BEGIN Data extract

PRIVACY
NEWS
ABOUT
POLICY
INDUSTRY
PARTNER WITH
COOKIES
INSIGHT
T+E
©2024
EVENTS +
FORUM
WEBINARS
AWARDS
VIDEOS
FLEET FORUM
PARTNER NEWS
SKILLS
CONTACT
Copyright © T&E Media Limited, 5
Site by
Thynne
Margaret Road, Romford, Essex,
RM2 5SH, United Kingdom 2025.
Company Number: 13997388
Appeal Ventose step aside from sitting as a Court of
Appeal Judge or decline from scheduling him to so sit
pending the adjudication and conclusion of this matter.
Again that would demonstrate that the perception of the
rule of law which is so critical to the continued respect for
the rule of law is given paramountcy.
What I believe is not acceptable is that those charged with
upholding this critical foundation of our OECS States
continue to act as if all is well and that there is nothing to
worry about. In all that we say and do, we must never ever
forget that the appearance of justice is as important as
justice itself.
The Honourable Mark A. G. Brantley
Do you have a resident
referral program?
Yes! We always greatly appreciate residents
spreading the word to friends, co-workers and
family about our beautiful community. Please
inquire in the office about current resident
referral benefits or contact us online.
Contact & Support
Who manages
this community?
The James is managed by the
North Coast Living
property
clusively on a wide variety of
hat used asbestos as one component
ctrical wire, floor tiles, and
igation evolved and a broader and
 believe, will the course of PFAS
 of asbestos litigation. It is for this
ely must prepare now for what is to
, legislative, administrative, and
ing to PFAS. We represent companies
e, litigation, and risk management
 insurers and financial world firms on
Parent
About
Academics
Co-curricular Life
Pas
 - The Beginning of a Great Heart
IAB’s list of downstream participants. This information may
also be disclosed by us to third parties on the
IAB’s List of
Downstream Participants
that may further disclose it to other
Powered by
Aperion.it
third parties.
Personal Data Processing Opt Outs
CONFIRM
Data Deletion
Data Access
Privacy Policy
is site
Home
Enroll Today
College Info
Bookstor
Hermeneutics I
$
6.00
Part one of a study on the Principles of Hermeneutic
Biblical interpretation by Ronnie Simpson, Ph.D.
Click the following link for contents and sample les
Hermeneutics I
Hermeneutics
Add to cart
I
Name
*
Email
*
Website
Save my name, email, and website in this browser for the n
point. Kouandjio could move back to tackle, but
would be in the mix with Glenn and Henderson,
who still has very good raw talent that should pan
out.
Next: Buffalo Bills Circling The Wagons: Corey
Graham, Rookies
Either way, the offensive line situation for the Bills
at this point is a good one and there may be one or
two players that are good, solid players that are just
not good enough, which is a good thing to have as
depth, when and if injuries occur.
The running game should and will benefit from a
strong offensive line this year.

END Data extract

In the records above, locate each line with the word "should". Copy all such lines.

Written solution:
who still has very good raw talent that should pan
The running game should and will benefit from a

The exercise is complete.